Bier's vantage, like her work, is layered. A Dane born to Jewish immigrants, she studied art and design in Jerusalem, architecture in London and film in Denmark. An attention to beautiful facades and what may lurk behind them is evident in her work.
"The notion of a blueprint for a building is pretty much how you work within a film," Bier says. "The script is the blueprint; you have to make it real." Things get very real in the interrogation room of a New York City police precinct, where Grace is confronted with details of her husband's secret life.
Kidman was already attached as a star and executive producer when HBO sent Bier the script by David E. Kelley, writer, creator and showrunner of The Undoing . Grant and Bier had been trying to work together for years. "I thought she was surprisingly scary," Grant says, probably joking, during a press crosses conference.
During the 89-day shoot, Bier was "a leader," Kidman recalls. "She completely commands the set. She is the mastermind of six hours. And that's really difficult, and she does it with such aplomb and confidence and clarity. It's just a joy to be around her."
Kidman says she, too, had wanted to work with Bier for a while, adding, "And then she really wanted to work with Hugh, and she said, 'I think you two in a marriage together would be really good.' I love that this dissects a marriage; it digs right in."
Grace has three males circling her: her son, who's old enough to be protective of his mom, yet young enough to be walked to school; her husband, whom she believed was a compassionate physician who loved only her; and her father, a man of logic and means who will stand by his daughter.
The Frasers soon find themselves in the eye of a media tornado. Naturally, it's tabloid fodder: the mother of a scholarship student at one of the city's poshest schools has been beaten to death, and another student's father is the suspect. Jonathan swears he's innocent, but his own admissions make it difficult to believe him.
"This is a thriller with a lot of depth," Bier says. "It is a thriller about a marriage, the things you don't know about a person." She lets that notion hang there a moment, and that knowing smile her face again. "I love watching a series where you are seduced into thinking one thing."
Like all tightly woven thrillers, secrets abound. "You can always find a truthful way of acting in a certain moment, even if you're hiding stuff," Bier notes. "And I think part of what is interesting about this sort of layer upon layer upon layer is the fact that you might show certain layers, but not all of them. And that doesn't mean they don't exist."

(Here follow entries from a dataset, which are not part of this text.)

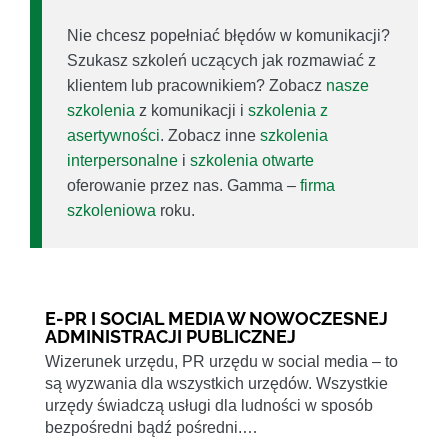
Nie chcesz popełniać błędów w komunikacji?
Szukasz szkoleń uczących jak rozmawiać z
klientem lub pracownikiem? Zobacz
nasze
szkolenia
z komunikacji i
szkolenia z
asertywności
. Zobacz inne
szkolenia
interpersonalne
i
szkolenia otwarte
oferowanie przez nas. Gamma –
firma
szkoleniowa
roku.
E-PR I SOCIAL MEDIA W NOWOCZESNEJ
ADMINISTRACJI PUBLICZNEJ
Wizerunek urzędu, PR urzędu w social media – to
są wyzwania dla wszystkich urzędów. Wszystkie
urzędy świadczą usługi dla ludności w sposób
bezpośredni bądź pośredni.…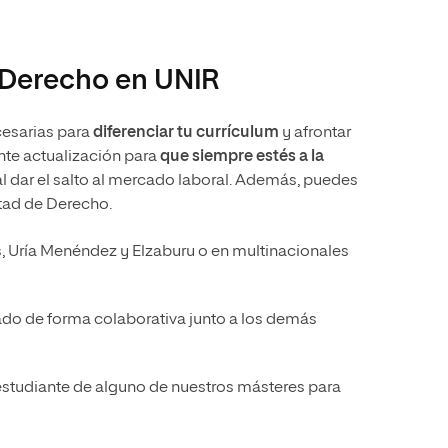
e Derecho en UNIR
esarias para
diferenciar tu currículum
y afrontar
nte actualización para
que siempre estés a la
l dar el salto al mercado laboral. Además, puedes
ltad de Derecho.
 Uría Menéndez y Elzaburu o en multinacionales
ado de forma colaborativa junto a los demás
 estudiante de alguno de nuestros másteres para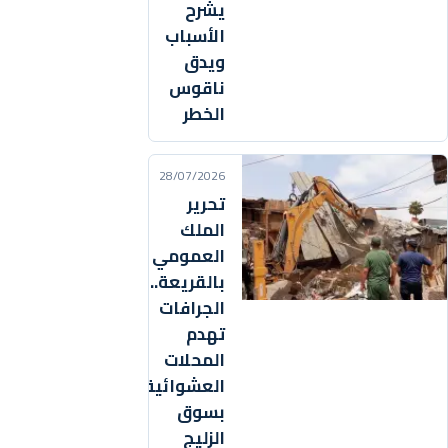
يشرح
الأسباب
ويدق
ناقوس
الخطر
28/07/2026
تحرير
الملك
العمومي
بالقريعة..
الجرافات
تهدم
المحلات
العشوائية
بسوق
الزليج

She allows the audience moments of silence to interpret action, and she gives actors latitude to improvise. Kidman "was doing something that was never there," Bier says. "And I'd never seen coming, which was thoroughly fascinating."
Lingering shots of faces, a signature Bier touch, appear throughout. "I've been fascinated, ever since I went to film school, by a close-up of a human face," she says, singling out Kidman for particular praise. "You can see everything on her face."

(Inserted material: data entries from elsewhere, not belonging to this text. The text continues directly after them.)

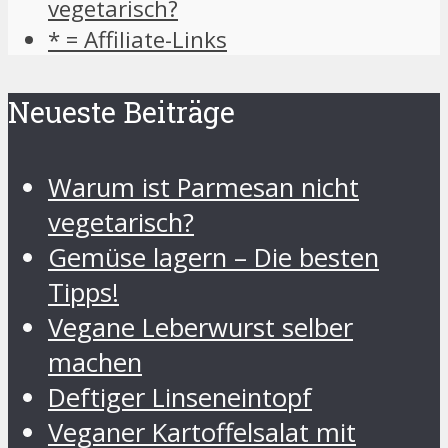
vegetarisch?
* = Affiliate-Links
Neueste Beiträge
Warum ist Parmesan nicht
vegetarisch?
Gemüse lagern – Die besten
Tipps!
Vegane Leberwurst selber
machen
Deftiger Linseneintopf
Veganer Kartoffelsalat mit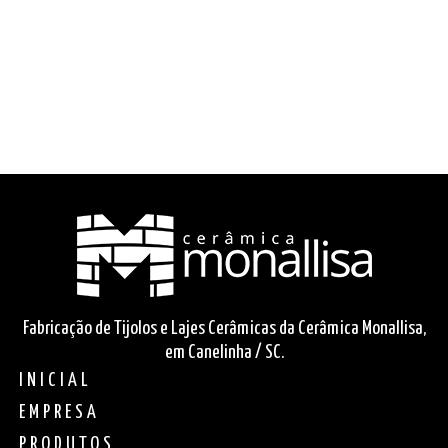
Fabricação de Tijolos e Lajes Cerâmicas da Cerâmica Monallisa,
em Canelinha / SC.
INICIAL
EMPRESA
PRODUTOS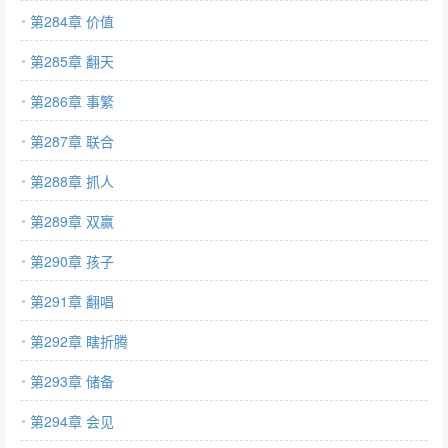
第284章 价值
第285章 翻天
第286章 事繁
第287章 联合
第288章 抓人
第289章 双赢
第290章 孩子
第291章 翻唱
第292章 瞎折腾
第293章 储备
第294章 会见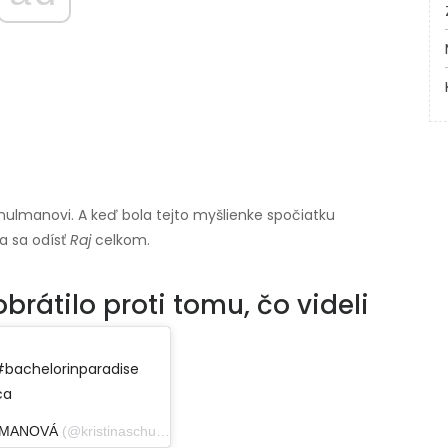
hulmanovi. A keď bola tejto myšlienke spočiatku
la sa odísť
Raj
celkom.
rátilo proti tomu, čo videli
achelorinparadise ⁣⁣ ⁣⁣
ca
LMANOVÁ
(@kristinaschulman) 19. augusta 2019 o 16:26 PDT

Bier has worked steadily since film school as a writer, producer and director. She won an Oscar in 2011 as the director of In a Better World, named Best Foreign Language Film, and an Emmy in 2016 for directing AMC's The Night Manager. Even so, she's had meetings where she thought, "They would never have spoken to a man like that."
For decades, she did what most women have done: she let it slide. But then, "#MeToo hit me on a deep level," Bier says. Now, rather than stay quiet, she speaks up if someone slights her. "Women were taught to not brag. I know I am good at what I do, but I don't have the same way of talking about it."
Confident in her art, Bier maintains, "The only way to create anything really great, the only way to do a very successful miniseries, is to have a singular point of view."
After wrapping The Undoing, she planned to recharge before tackling her next project. "As long as I feel it is irresistible, I am going to continue doing it," she says. "Awards are wonderful and gratifying, but you don't do it for that. You have got to be willing to take a risk."